The other day I was 15 min. late for a client that I did not know was on my book. She was put on Tuesday, we are closed. When I have 9 a.m. appts. I am there. I go above and beyond in the salon. My boss has called me before to let me know she gave me a 9 a.m. I am at work by 9:15 even if I do not have anyone on my book. I have been at this salon for about 1 1/2 yrs. and in the industry for about 5. I am still building a clientele. I am 47 yrs. old, have a family and home. I hardly ever ask for time off other than vacation. A couple of weeks ago I asked if I could leave early, 4 p.m. on Friday because my nephew was graduating from high school and he wanted me and my husband to attend. She said it was o.k. but on Sat. morning I had to hear her grief. The episode the other day was done in front of clients! You could have cut the air with a knife. I apologized endlessly to my client.

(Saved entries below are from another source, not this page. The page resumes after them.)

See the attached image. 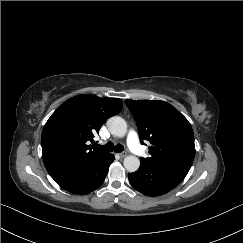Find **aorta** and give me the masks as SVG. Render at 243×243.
<instances>
[{"label":"aorta","mask_w":243,"mask_h":243,"mask_svg":"<svg viewBox=\"0 0 243 243\" xmlns=\"http://www.w3.org/2000/svg\"><path fill=\"white\" fill-rule=\"evenodd\" d=\"M107 127L110 133L117 137H124L127 132L126 121L119 116H113L107 120ZM123 165L128 172H136L140 167V160L136 156H127Z\"/></svg>","instance_id":"762f6f07"}]
</instances>
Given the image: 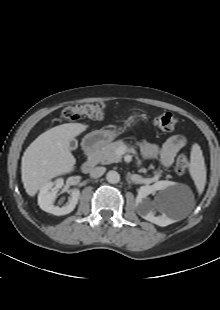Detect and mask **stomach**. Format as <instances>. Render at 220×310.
Listing matches in <instances>:
<instances>
[{"label": "stomach", "instance_id": "obj_1", "mask_svg": "<svg viewBox=\"0 0 220 310\" xmlns=\"http://www.w3.org/2000/svg\"><path fill=\"white\" fill-rule=\"evenodd\" d=\"M137 121V117H131L129 120L130 124H134ZM118 132L111 130H95L89 134H87L84 138V141L89 144V147L96 148L108 144L111 142L116 136Z\"/></svg>", "mask_w": 220, "mask_h": 310}]
</instances>
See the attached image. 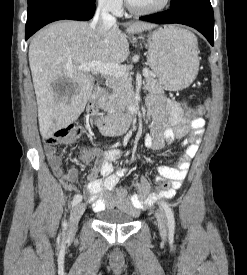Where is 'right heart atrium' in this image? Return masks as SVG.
Returning <instances> with one entry per match:
<instances>
[{
  "instance_id": "1",
  "label": "right heart atrium",
  "mask_w": 247,
  "mask_h": 275,
  "mask_svg": "<svg viewBox=\"0 0 247 275\" xmlns=\"http://www.w3.org/2000/svg\"><path fill=\"white\" fill-rule=\"evenodd\" d=\"M97 4L104 10L117 14L123 8V0H96Z\"/></svg>"
}]
</instances>
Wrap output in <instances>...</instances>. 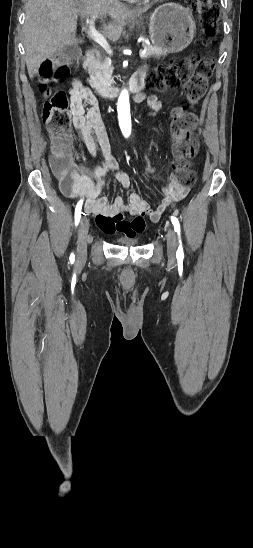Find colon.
<instances>
[{"instance_id":"colon-1","label":"colon","mask_w":253,"mask_h":548,"mask_svg":"<svg viewBox=\"0 0 253 548\" xmlns=\"http://www.w3.org/2000/svg\"><path fill=\"white\" fill-rule=\"evenodd\" d=\"M186 1L198 11L206 43L212 45L219 23L218 9L212 0ZM75 54V50L71 49L66 54L45 60L39 69L38 83L44 95L43 121L52 138L51 167L62 183H67L74 174L75 164L71 157L69 101L59 86L69 76L68 64ZM212 70L213 62L210 59H172L159 65L147 78L149 87L158 91L176 88L183 83L187 104L175 115L171 124L176 156L172 175L188 187L196 181V175L188 162L198 149L197 140L193 135L197 124L195 106L206 94ZM142 165L147 175L157 174V168L151 162L145 161Z\"/></svg>"}]
</instances>
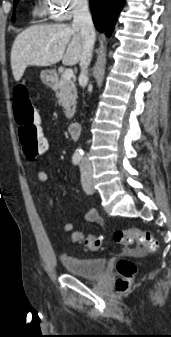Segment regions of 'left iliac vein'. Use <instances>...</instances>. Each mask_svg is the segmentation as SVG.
<instances>
[{"label": "left iliac vein", "mask_w": 171, "mask_h": 337, "mask_svg": "<svg viewBox=\"0 0 171 337\" xmlns=\"http://www.w3.org/2000/svg\"><path fill=\"white\" fill-rule=\"evenodd\" d=\"M81 182H82L83 190L87 194H92L94 192L93 179H92V174H91V168L90 167L86 166L82 170Z\"/></svg>", "instance_id": "4c4485c4"}]
</instances>
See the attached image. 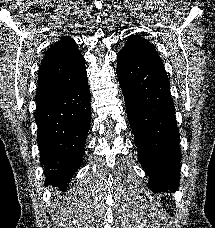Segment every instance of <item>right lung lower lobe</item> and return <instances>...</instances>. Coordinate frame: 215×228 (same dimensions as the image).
I'll use <instances>...</instances> for the list:
<instances>
[{
  "mask_svg": "<svg viewBox=\"0 0 215 228\" xmlns=\"http://www.w3.org/2000/svg\"><path fill=\"white\" fill-rule=\"evenodd\" d=\"M37 143L46 184L62 189L80 167L90 128L91 104L87 74L69 82L66 91L37 107Z\"/></svg>",
  "mask_w": 215,
  "mask_h": 228,
  "instance_id": "98d812e1",
  "label": "right lung lower lobe"
}]
</instances>
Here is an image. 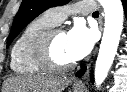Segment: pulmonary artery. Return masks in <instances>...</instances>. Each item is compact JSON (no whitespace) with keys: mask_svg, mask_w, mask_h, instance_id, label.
<instances>
[{"mask_svg":"<svg viewBox=\"0 0 127 92\" xmlns=\"http://www.w3.org/2000/svg\"><path fill=\"white\" fill-rule=\"evenodd\" d=\"M97 5L95 2H80L70 7H54L47 12V16L56 24L61 23L71 12H78L81 14H89L96 11Z\"/></svg>","mask_w":127,"mask_h":92,"instance_id":"pulmonary-artery-1","label":"pulmonary artery"}]
</instances>
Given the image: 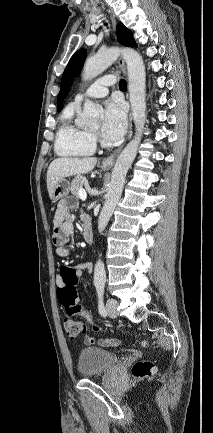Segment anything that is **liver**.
<instances>
[{
  "instance_id": "liver-1",
  "label": "liver",
  "mask_w": 213,
  "mask_h": 433,
  "mask_svg": "<svg viewBox=\"0 0 213 433\" xmlns=\"http://www.w3.org/2000/svg\"><path fill=\"white\" fill-rule=\"evenodd\" d=\"M96 163L97 159L95 157H85L81 159L61 157L53 160L47 171V189L49 196H51L55 186L61 179L89 173L93 170Z\"/></svg>"
}]
</instances>
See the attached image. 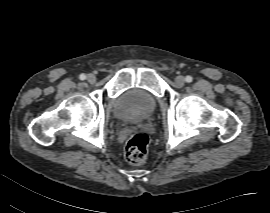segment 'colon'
I'll list each match as a JSON object with an SVG mask.
<instances>
[{"label":"colon","instance_id":"1","mask_svg":"<svg viewBox=\"0 0 270 213\" xmlns=\"http://www.w3.org/2000/svg\"><path fill=\"white\" fill-rule=\"evenodd\" d=\"M149 142L150 139L146 133L132 134L127 140L124 149L126 162L132 165L141 164L146 158Z\"/></svg>","mask_w":270,"mask_h":213}]
</instances>
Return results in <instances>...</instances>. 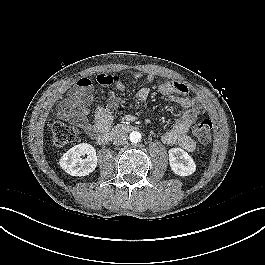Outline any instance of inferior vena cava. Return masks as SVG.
I'll list each match as a JSON object with an SVG mask.
<instances>
[{"label": "inferior vena cava", "instance_id": "obj_1", "mask_svg": "<svg viewBox=\"0 0 265 265\" xmlns=\"http://www.w3.org/2000/svg\"><path fill=\"white\" fill-rule=\"evenodd\" d=\"M127 142H128V136L124 132L115 135L113 138V144L116 146L124 145Z\"/></svg>", "mask_w": 265, "mask_h": 265}]
</instances>
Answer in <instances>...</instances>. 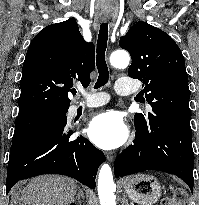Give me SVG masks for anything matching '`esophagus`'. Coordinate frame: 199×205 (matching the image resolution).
<instances>
[{"instance_id":"esophagus-1","label":"esophagus","mask_w":199,"mask_h":205,"mask_svg":"<svg viewBox=\"0 0 199 205\" xmlns=\"http://www.w3.org/2000/svg\"><path fill=\"white\" fill-rule=\"evenodd\" d=\"M102 20L105 22L107 18L103 17ZM105 156L109 162H113L115 160L116 154L115 152H105Z\"/></svg>"}]
</instances>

I have not said anything to my boss but I do plan to get my point across to her about consideration.
I have worked in two other salons, the first she rented from an idiot and lost her business the other the owner put the place up for sale and didn't tell me. My other employers appreciated my dedication and always told me I was a hard worker, which I am. They did not expect me to sit all day when the phone wasn't ringing or walk ins were not coming. This is a very small neighborhood salon. I stay and help the other stylist if the shampoo girl was not brought in that day, I keep the towels clean, sweep, and used to clean the brushes until Pat (the other stylist) told me not to.(bad grammar I know). Once again I have to leave for work. My question is, what is the norm in salons if one does not get paid hourly, as far as hours? I do put in alot of hours. Thanks.

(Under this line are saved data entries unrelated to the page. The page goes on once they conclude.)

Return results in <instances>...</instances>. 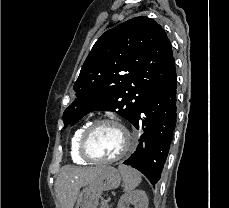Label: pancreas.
I'll return each instance as SVG.
<instances>
[{"label":"pancreas","instance_id":"pancreas-1","mask_svg":"<svg viewBox=\"0 0 229 208\" xmlns=\"http://www.w3.org/2000/svg\"><path fill=\"white\" fill-rule=\"evenodd\" d=\"M100 208H109V206H108L106 200H103V202H101Z\"/></svg>","mask_w":229,"mask_h":208}]
</instances>
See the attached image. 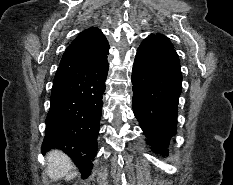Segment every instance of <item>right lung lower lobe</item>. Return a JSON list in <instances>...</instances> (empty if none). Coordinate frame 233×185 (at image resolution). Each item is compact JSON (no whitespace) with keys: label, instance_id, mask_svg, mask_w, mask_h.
<instances>
[{"label":"right lung lower lobe","instance_id":"right-lung-lower-lobe-1","mask_svg":"<svg viewBox=\"0 0 233 185\" xmlns=\"http://www.w3.org/2000/svg\"><path fill=\"white\" fill-rule=\"evenodd\" d=\"M108 61L59 66L51 92L42 152L59 148L87 178L97 154Z\"/></svg>","mask_w":233,"mask_h":185}]
</instances>
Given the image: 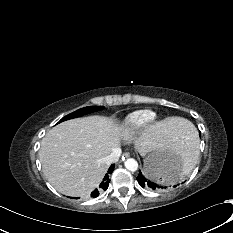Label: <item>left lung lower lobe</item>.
I'll list each match as a JSON object with an SVG mask.
<instances>
[{"mask_svg":"<svg viewBox=\"0 0 233 233\" xmlns=\"http://www.w3.org/2000/svg\"><path fill=\"white\" fill-rule=\"evenodd\" d=\"M173 168H174L173 162L156 163L153 169L145 170L144 173L139 172L137 176V181L139 185L143 188L152 189V190L166 189L168 186H166L165 183L170 181L157 182L152 178L151 175L155 170H162L168 172V171H172Z\"/></svg>","mask_w":233,"mask_h":233,"instance_id":"left-lung-lower-lobe-1","label":"left lung lower lobe"}]
</instances>
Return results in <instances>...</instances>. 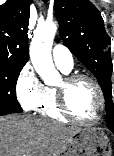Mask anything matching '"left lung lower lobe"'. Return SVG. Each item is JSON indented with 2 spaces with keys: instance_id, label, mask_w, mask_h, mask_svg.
I'll use <instances>...</instances> for the list:
<instances>
[{
  "instance_id": "obj_1",
  "label": "left lung lower lobe",
  "mask_w": 114,
  "mask_h": 156,
  "mask_svg": "<svg viewBox=\"0 0 114 156\" xmlns=\"http://www.w3.org/2000/svg\"><path fill=\"white\" fill-rule=\"evenodd\" d=\"M110 130L114 133V128L112 127V128H110Z\"/></svg>"
}]
</instances>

Certainly you are legally entitled to minimum wage for the hours you work. Even if on commission ... as an employee (required to work certain hours), the least you can earn must figure out to minimum wage. Beyond that, the owner can require you to work whatever hours are necessary (in their mind) to operate the salon. By the way ... minumum wage allows for over-time ... even double-over time.Be very clear with your owner ... are you expected to be in the salon, even if you have no clients booked, during the early morning, or late day hours. In my opinion, a stylist who is buildibng a clientelle should work as many hours as possible (practically, of course), just in case there are last minute call-ins, or walkins. When I was starting out, I was affraid to miss an opportunity.I'll check back after I get back from work ... to add more, and make sure I understand your question. Have a great day!

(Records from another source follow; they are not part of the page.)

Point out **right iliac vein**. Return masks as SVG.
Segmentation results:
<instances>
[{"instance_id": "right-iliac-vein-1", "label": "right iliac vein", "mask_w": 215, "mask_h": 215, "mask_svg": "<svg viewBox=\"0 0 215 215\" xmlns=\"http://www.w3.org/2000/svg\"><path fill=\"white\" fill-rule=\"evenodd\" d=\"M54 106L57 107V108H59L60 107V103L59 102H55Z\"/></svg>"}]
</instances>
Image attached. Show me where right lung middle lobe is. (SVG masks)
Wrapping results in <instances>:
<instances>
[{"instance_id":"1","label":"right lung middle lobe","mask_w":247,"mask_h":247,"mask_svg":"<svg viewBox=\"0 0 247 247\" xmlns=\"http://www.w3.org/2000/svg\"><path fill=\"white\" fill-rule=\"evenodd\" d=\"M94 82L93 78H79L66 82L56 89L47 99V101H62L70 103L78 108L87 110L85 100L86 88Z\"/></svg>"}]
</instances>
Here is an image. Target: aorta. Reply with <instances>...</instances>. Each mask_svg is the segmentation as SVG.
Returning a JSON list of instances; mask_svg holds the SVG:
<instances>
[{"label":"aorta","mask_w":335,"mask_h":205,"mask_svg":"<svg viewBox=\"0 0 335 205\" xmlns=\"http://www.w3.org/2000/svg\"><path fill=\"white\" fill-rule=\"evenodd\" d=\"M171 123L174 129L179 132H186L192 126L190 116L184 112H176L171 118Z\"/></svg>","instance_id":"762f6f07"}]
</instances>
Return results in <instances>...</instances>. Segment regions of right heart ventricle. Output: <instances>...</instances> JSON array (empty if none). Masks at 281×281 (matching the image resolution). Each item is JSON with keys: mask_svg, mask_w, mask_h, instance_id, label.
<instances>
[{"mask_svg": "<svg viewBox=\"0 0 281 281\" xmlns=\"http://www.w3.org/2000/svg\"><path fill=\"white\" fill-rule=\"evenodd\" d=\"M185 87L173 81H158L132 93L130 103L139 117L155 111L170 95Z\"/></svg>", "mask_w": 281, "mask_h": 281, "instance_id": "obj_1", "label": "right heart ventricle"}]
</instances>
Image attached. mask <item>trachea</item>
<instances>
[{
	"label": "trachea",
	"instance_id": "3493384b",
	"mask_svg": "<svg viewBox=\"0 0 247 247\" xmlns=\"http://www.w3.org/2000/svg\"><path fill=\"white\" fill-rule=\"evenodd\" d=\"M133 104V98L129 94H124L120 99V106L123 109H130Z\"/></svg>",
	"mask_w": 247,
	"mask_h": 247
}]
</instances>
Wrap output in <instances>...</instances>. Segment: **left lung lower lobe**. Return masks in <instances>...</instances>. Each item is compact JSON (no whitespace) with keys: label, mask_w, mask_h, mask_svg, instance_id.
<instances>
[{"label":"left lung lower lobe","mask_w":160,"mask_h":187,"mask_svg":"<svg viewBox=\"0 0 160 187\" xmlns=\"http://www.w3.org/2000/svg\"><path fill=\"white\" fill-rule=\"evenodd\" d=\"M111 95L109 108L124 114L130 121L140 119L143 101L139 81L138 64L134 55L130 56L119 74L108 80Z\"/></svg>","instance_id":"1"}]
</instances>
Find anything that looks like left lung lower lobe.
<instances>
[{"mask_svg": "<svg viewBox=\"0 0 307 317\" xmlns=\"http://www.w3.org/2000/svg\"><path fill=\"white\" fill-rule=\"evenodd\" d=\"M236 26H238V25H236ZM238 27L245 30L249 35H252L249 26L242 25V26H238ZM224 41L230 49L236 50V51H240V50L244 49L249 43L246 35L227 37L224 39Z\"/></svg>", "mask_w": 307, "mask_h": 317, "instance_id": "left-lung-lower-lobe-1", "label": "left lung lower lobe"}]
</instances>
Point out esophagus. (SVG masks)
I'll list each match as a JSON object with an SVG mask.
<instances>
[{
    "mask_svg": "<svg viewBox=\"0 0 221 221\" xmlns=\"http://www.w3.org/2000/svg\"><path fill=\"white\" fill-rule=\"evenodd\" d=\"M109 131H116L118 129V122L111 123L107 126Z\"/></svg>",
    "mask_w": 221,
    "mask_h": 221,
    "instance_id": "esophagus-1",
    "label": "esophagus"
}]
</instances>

To some extent I agree with pokepres ...If this is your "dream come true", then you should FIGHT for it!! Don't let anything get in the way of your accomplishing success.There must be other opportunities in town ... other salons ... other stylist to mentor you. There IS an answer.Don't you dare give up ... make it happen. You will live to regret it, if you walk away from hairdressing.
All salons are unique and each stylist has their own style, however most clients will want consistency from the businesses they patronize. If your salon opens at 9am I would be there at 8:15-8:30 each and every day whether I had a client or not.
Our salons are very strict on early arrival. The first time a stylist comes in late, they are sent home for the day any clients they had that day are called and given the option to reschedule with their stylist or keep thier appointment but with another stylist. The second time a stylists is late they are sent home for a week. If they are late a third time they are terminated. We suggest all employees come in at least a half hour before thier shift begins.
My daughter worked at Bumble&Bumble in NY and one of the quotes she came back with was
"Early is on time, on time is late, and late is unacceptable."
Valid points, russnyc ...In my personal experience, my tenure in every salon (other than my own), has been 6 1/2 years ... go figure! Interesting that russnyc said seven years. Scary!!Not that you should move every seven years ... but you will "out grow" to some extent, every situation. I think it has to do with personal development. Certainly, you should evaluate your situation, to determine if it is you, or the salon, that is the real problem.At the same time ... along with what russnyc said ... it is true that an owner MAY take advantage of a high performer (even inadvertantly) BUT ... the same high performer has a bigger club, than the other stylists, to use against the owner.So use it, if that is the case ... (gently, of course)
I am just curious - what bigger club are you talking about? Most top performers do not hang out in any club. They come to work, do their job, do not have time for the gossip, tend to help others when needed. I have been in a situation where I was ruled to death in a form that stumpted my growth. But I was not part of any club. Wondering your thoughts on this.
Cindy Farr Hester Asst Moderator
Oh ... how right you are color2u
As Teddy Roosevelt said ... "Speak softy, and carry a big stick!"
Oh I get it - lol! But even if the bigger club is the clientele that he could take with him, wouldn't the owner want to appreciate the high producer and work with them so they don't outgrow the salon enviroment?